In the asteroid belt is an asteroid named 16-Psyche. With its 220 kilometers in diameter, the object is characterized by its composition:iron and nickel exclusively. If it incidentally represents a real gold mine (the value of its metals would amount to 10,000 quadrillion dollars), this body is of more interest to NASA for its history.
Psyché has two particularities. For one thing, it could be the corpse of an ancient Mars-like planet. On the other hand, NASA has so far never had the opportunity to study an object that is not composed of stone or ice.
If all goes as planned, this highly anticipated mission should leave Earth in August 2022, powered by a Falcon 9 rocket, to arrive on site in 2026, well helped by the gravitational force of Mars… But not only.
Once delivered to space, the spacecraft will indeed use an innovative means of propulsion known as Hall effect thrusters. This will be a first in deep space. Without this technology, the Psyché mission would probably never have seen the light of day.
Chemical powered engines are great for pulling rockets out of Earth's gravitational well. However, these engines are not the most fuel efficient machines. This is why our ships travel by other means once in space.
One of them is electric propulsion which relies on solar panels to capture energy from the Sun which in turn ionizes and accelerates a gas to produce a steady push. NASA has been experimenting with this approach for some time, most notably with its Deep Space 1 mission, launched in 1998, and then with its Dawn mission, in 2007, which visited Vesta and Ceres in the asteroid belt.
These spacecraft here used ion thrusters. With this approach, a gas (xenon) is injected into a chamber before being bombarded by electrons to be ionized. You then get a plasma. These ions are then ejected at very high speed by the electric field, allowing the thrust. To generate this electric field, these thrusters use two polarized grids.
Hall effect thrusters differ in the way they generate this electric field. Here, the technology relies on the combination of a magnetic field and an electrostatic potential difference between an anode and a cathode.
Many orbiting satellites these days rely on Hall effect thrusters to maintain course.
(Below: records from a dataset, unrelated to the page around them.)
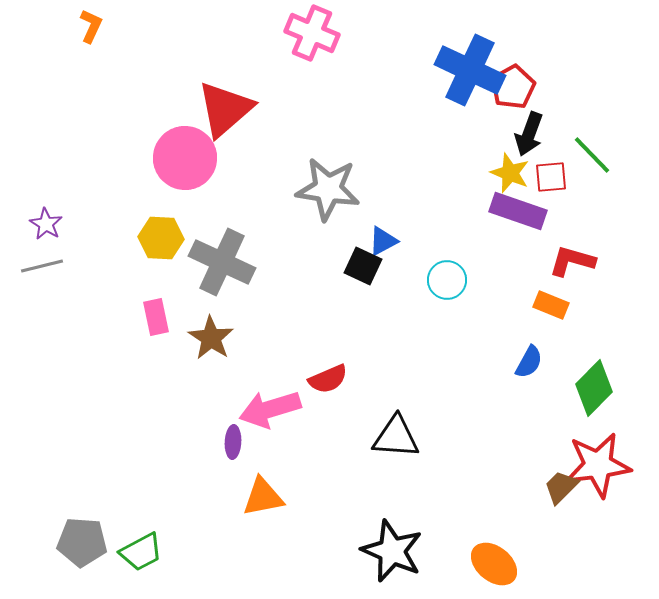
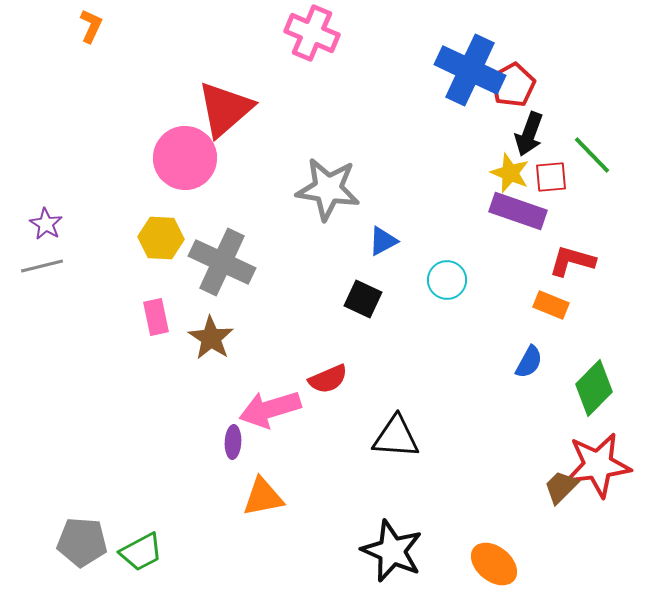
red pentagon: moved 2 px up
black square: moved 33 px down
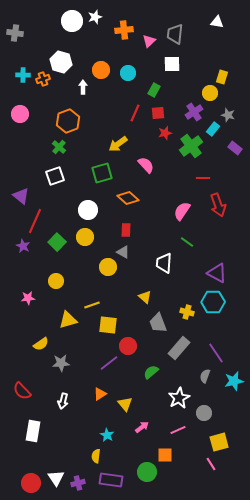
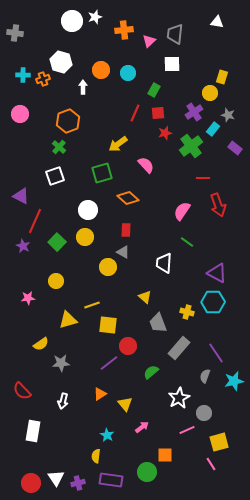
purple triangle at (21, 196): rotated 12 degrees counterclockwise
pink line at (178, 430): moved 9 px right
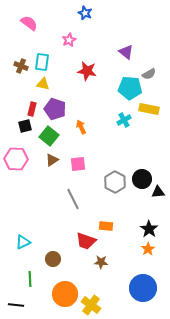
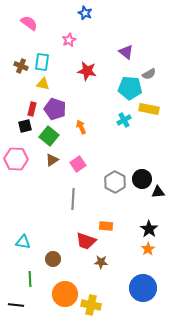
pink square: rotated 28 degrees counterclockwise
gray line: rotated 30 degrees clockwise
cyan triangle: rotated 35 degrees clockwise
yellow cross: rotated 24 degrees counterclockwise
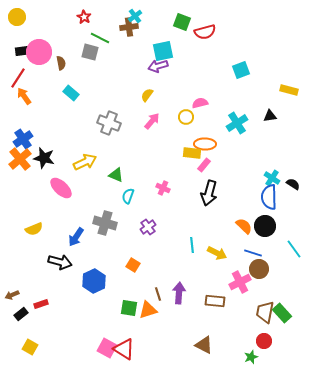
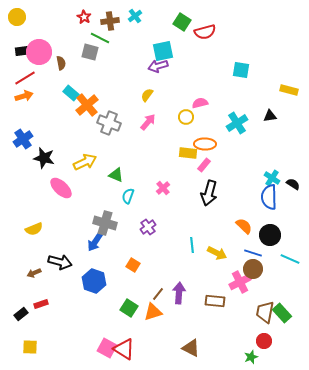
green square at (182, 22): rotated 12 degrees clockwise
brown cross at (129, 27): moved 19 px left, 6 px up
cyan square at (241, 70): rotated 30 degrees clockwise
red line at (18, 78): moved 7 px right; rotated 25 degrees clockwise
orange arrow at (24, 96): rotated 108 degrees clockwise
pink arrow at (152, 121): moved 4 px left, 1 px down
yellow rectangle at (192, 153): moved 4 px left
orange cross at (20, 159): moved 67 px right, 54 px up
pink cross at (163, 188): rotated 24 degrees clockwise
black circle at (265, 226): moved 5 px right, 9 px down
blue arrow at (76, 237): moved 19 px right, 5 px down
cyan line at (294, 249): moved 4 px left, 10 px down; rotated 30 degrees counterclockwise
brown circle at (259, 269): moved 6 px left
blue hexagon at (94, 281): rotated 15 degrees counterclockwise
brown line at (158, 294): rotated 56 degrees clockwise
brown arrow at (12, 295): moved 22 px right, 22 px up
green square at (129, 308): rotated 24 degrees clockwise
orange triangle at (148, 310): moved 5 px right, 2 px down
brown triangle at (204, 345): moved 13 px left, 3 px down
yellow square at (30, 347): rotated 28 degrees counterclockwise
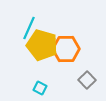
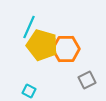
cyan line: moved 1 px up
gray square: rotated 18 degrees clockwise
cyan square: moved 11 px left, 3 px down
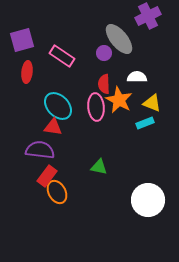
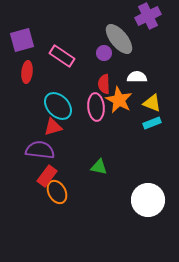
cyan rectangle: moved 7 px right
red triangle: rotated 24 degrees counterclockwise
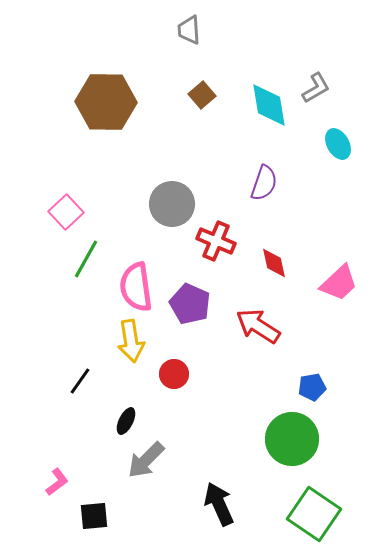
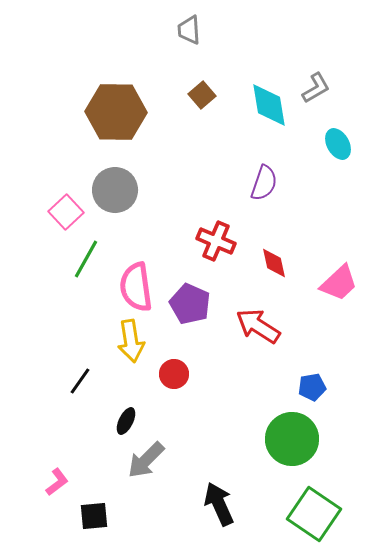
brown hexagon: moved 10 px right, 10 px down
gray circle: moved 57 px left, 14 px up
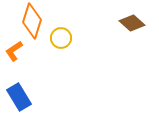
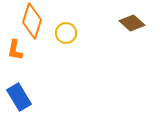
yellow circle: moved 5 px right, 5 px up
orange L-shape: moved 1 px right, 1 px up; rotated 45 degrees counterclockwise
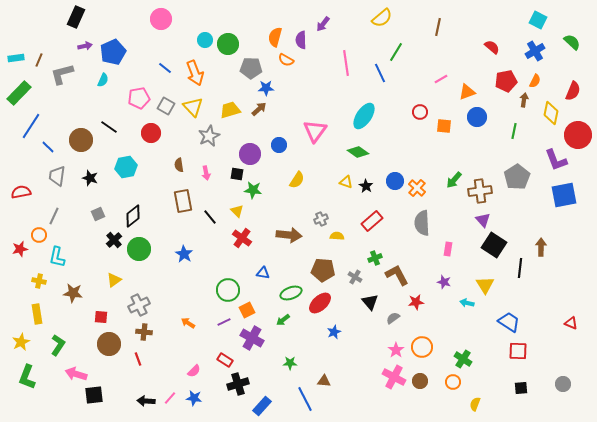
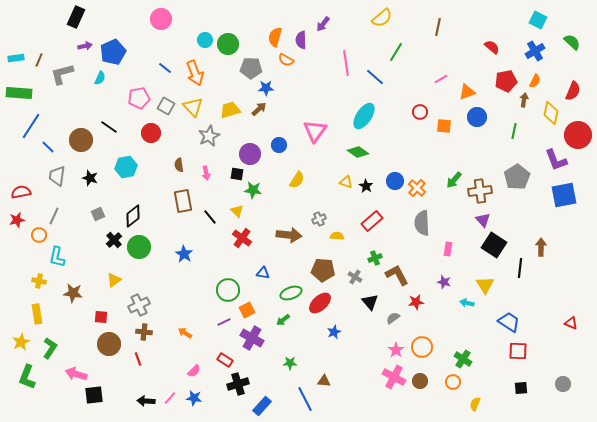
blue line at (380, 73): moved 5 px left, 4 px down; rotated 24 degrees counterclockwise
cyan semicircle at (103, 80): moved 3 px left, 2 px up
green rectangle at (19, 93): rotated 50 degrees clockwise
gray cross at (321, 219): moved 2 px left
red star at (20, 249): moved 3 px left, 29 px up
green circle at (139, 249): moved 2 px up
orange arrow at (188, 323): moved 3 px left, 10 px down
green L-shape at (58, 345): moved 8 px left, 3 px down
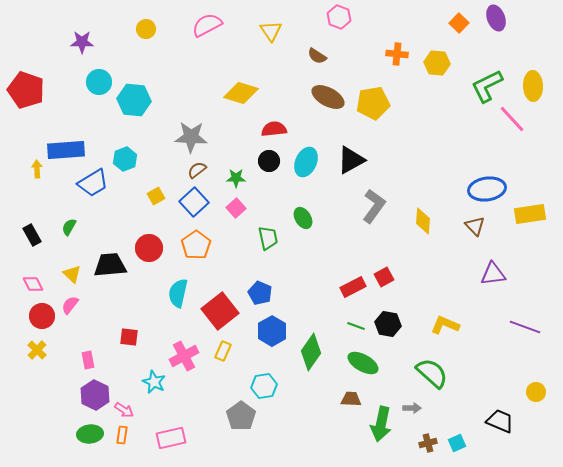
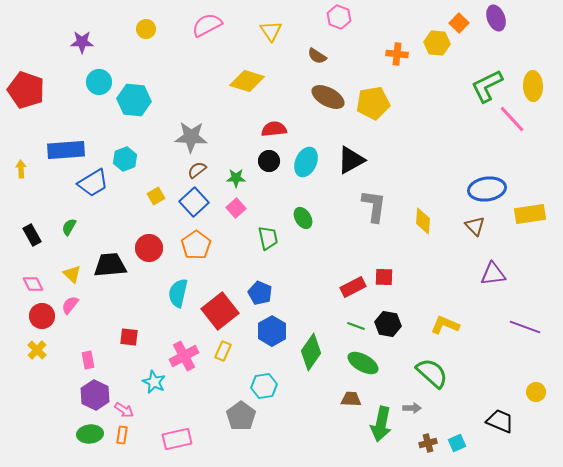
yellow hexagon at (437, 63): moved 20 px up
yellow diamond at (241, 93): moved 6 px right, 12 px up
yellow arrow at (37, 169): moved 16 px left
gray L-shape at (374, 206): rotated 28 degrees counterclockwise
red square at (384, 277): rotated 30 degrees clockwise
pink rectangle at (171, 438): moved 6 px right, 1 px down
What NASA is proposing today is to use this type of propulsion in deep space, which is a different environment. Indeed, the further away we are from the Sun, the less energy we generate from the solar panels. There's also the question of whether we can keep these thrusters pulsing for that long.
If NASA had attempted to develop its Psyche mission with chemical propulsion, it would have required about five times as much fuel. This mass would have made the probe even larger than Cassini, which orbited the Saturn system from 2004 to 2017.
FYI, this mission cost about four billion dollars, the kind of budget that NASA only reserves for "priority" missions. However, the Psyché mission is not one.
Thanks to these Hall effect thrusters, engineers were finally able to design a smaller, and therefore more affordable spacecraft (less than a billion dollars). This is why it can be launched without any problem.